Cennette konuşulan dil de Arapçadır. Bir hadis-i şerif:
(Cennet ehlinin lisanı Arapçadır.) [Taberânî, Hâkim, İbni Asakir, Abd-ür-rezzak]
İlk insan olan Âdem aleyhisselam Cennetin her yerinde, İslam harfleriyle (Lâ ilâhe illallah) yazılı bulunduğunu görmüş oldu. Doğrusu insanoğlu yokken de bu harfler, bu lisan vardı. (Mir’at-ı Medine, Ruh-ül beyan tefsiri)
Ruh-ul-beyan tefsirinde, Maide sûresinin 18. âyetinin tefsirinde, Hazret-i Ömer’in haber verdiği şu hadis-i şerif bildiriliyor:
(Âdem aleyhisselam, “Ya Rabbî, Muhammed aleyhisselam hakkı için beni affet!” diye yakarma edince, Allahü teâlâ “Onu daha yaratmadım. Nereden bildin?” buyurdu. “Ya Rabbî! Arşta, La ilahe illallah Muhammedün Resulullah yazısını görünce, anladım” dedi) [Bu hadis-i şerif, imam-ı Beyhekî’nin Delail kitabında ve gene hadis âlimlerinden Başat-i Nişapurî’nin Müstedrek kitabında yazılıdır.]
Türkiye’deki seyyidler, Arap oldukları hâlde, Kürtçe konuşuyorlar. Kürtçe konuşmak Kürt olmayı gerektirmediği benzer biçimde, Arapların İslam harflerini kullanmaları da, Arap harfleri olmalarını gerektirmez. İslam harflerini, 600 yıl süresince, Türkçe konuşan Osmanlılar da kullanmıştır. Farsça konuşan İran da, İslam harflerini kullanmaktadır. Daha başka ülkelerde de, İslam harfleri kullanılmaktadır. Kur’an-ı kerimin harfleri İslam harfleridir. Üç hadis-i şerif:
(Allahü teâlâ Arş’ı yaratınca, üstüne Lâ ilâhe illallah Muhammedün Resulallah yazdı.) [İ. Rafiî]
(Allahü teâlânın Levhi mahfuzda yazdığı ilk şey, Bismillâhirrahmanirrahimdir.) [Deylemî]
(Yer gök yaratılmadan iki bin yıl ilkin, Cennetin kapısında Lâ ilâhe illallah Muhammedün Resulullah yazılmıştır.) [Ukayl, İ. Neccar]
Mir’at-ül-Haremeyn kitabında deniyor ki: Âdem “aleyhisselam”, Cennette iken, Cennetin her yerinde ve Arş üstünde (La ilahe illallah Muhammedün Resulullah) yazılı görmüş oldu. Onun, Allahü teâlânın en sevgili kulu bulunduğunu, bundan anlamıştı. Bunlar, İslam harfleri ile yazılıydı. Dünya ve Âdem aleyhisselam yokken, o harfler vardı. Tüm kitaplar ve sahifeler, İslam harfleri ile gönderilmiştir. (S. Ebediyye)
Kur’an-ı kerimin harfleri muhteremdir. Hadîka’da ve Letaif-ül-işarat kitabında (Hud aleyhisselama gelen kitap İslam harfleri ile idi) deniyor. (S. Ebediyye)

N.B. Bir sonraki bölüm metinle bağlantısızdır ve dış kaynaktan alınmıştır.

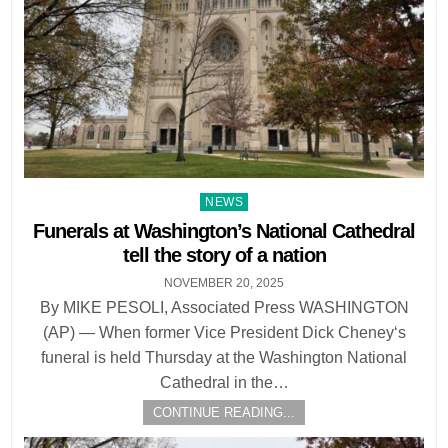
Posted
NEWS
in
Funerals at Washington’s National Cathedral
tell the story of a nation
NOVEMBER 20, 2025
By MIKE PESOLI, Associated Press WASHINGTON
(AP) — When former Vice President Dick Cheney‘s
funeral is held Thursday at the Washington National
Cathedral in the…
CONTINUE READING...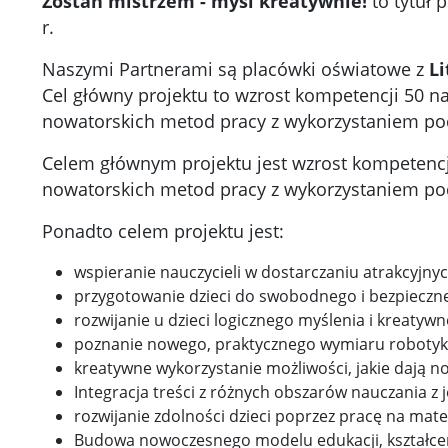
Zostań mistrzem - myśl kreatywnie!
to tytuł 
r.
Naszymi Partnerami są placówki oświatowe z
Li
Cel główny projektu to wzrost kompetencji 50 na
nowatorskich metod pracy z wykorzystaniem p
Celem głównym projektu jest wzrost kompetencji 
nowatorskich metod pracy z wykorzystaniem p
Ponadto celem projektu jest:
wspieranie nauczycieli w dostarczaniu atrakcyjn
przygotowanie dzieci do swobodnego i bezpieczne
rozwijanie u dzieci logicznego myślenia i kreatywn
poznanie nowego, praktycznego wymiaru robotyki,
kreatywne wykorzystanie możliwości, jakie dają 
Integracja treści z różnych obszarów nauczania z
rozwijanie zdolności dzieci poprzez pracę na mat
Budowa nowoczesnego modelu edukacji, kształceni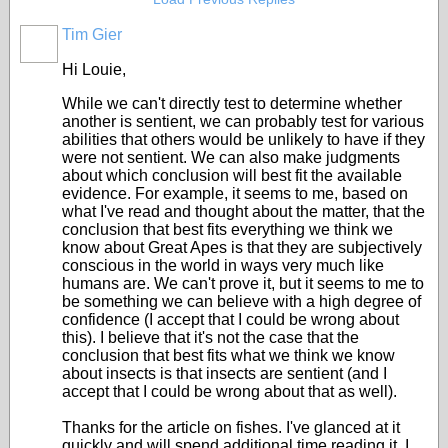
Tim Gier
Hi Louie,
While we can't directly test to determine whether
another is sentient, we can probably test for various
abilities that others would be unlikely to have if they
were not sentient. We can also make judgments
about which conclusion will best fit the available
evidence. For example, it seems to me, based on
what I've read and thought about the matter, that the
conclusion that best fits everything we think we
know about Great Apes is that they are subjectively
conscious in the world in ways very much like
humans are. We can't prove it, but it seems to me to
be something we can believe with a high degree of
confidence (I accept that I could be wrong about
this). I believe that it's not the case that the
conclusion that best fits what we think we know
about insects is that insects are sentient (and I
accept that I could be wrong about that as well).
Thanks for the article on fishes. I've glanced at it
quickly and will spend additional time reading it. I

İbni Âbidin hazretleri buyuruyor ki: Âlimlerimiz, Kur’an-ı kerim harflerine saygı etmek icap ettiğini nakletmişlerdir. Kurradan bazıları Hud Aleyhisselama indirilmiş kitabın Kur’an harfleriyle yazıldığını söylemişlerdir. Bu, yazının mutlak surette muhterem olmasını gösterir. Seyyid Abdülganî Nablüsî buyuruyor ki: Hud aleyhisselama indirilen kitap, Kur’an harfleriyle yazılmıştır. Bunu İmam-ı Kastalânî (El-İşarat) isminde kitabında açıklamıştır. (Redd-ül muhtar)
Hindiyye’de, (Bir kâfirin adını yazıp buna hakaret caiz değildir. Bu sebeple İslam harflerine saygı lazımdır) deniyor. (S. Ebediyye)
Bostan-ül-arifin’de deniyor ki: Doğumun rahat olması için, (Bismillahillezi la ilahe illa huv El-Halim-ül Kerim. Sübhane Rabbil Arş-ilazim Elhamdülillahi Rabbil âlemin) ve sonrasında (Naziat) sûresinin son âyetini ve Ke-ennehümden itibaren (Ahkaf) sûresinin son âyetini İslam harfleri ile yazıp, eritip doğum meydana getirecek hanıma içirmelidir. (S. Ebediyye)
Kur’an-ı kerim, Tanrı’ın sözüdür. Allahü teâlâ, sözünü, İslam harflerinin ve seslerinin içine yerleştirip, Peygamber efendimiz Muhammed aleyhisselama göndermiştir. (Dıyâ-ül Kulûb)
Demek ki, Kur’an yazısı İslam yazısıdır. Yazıya da, harflerine de saygı gerekir.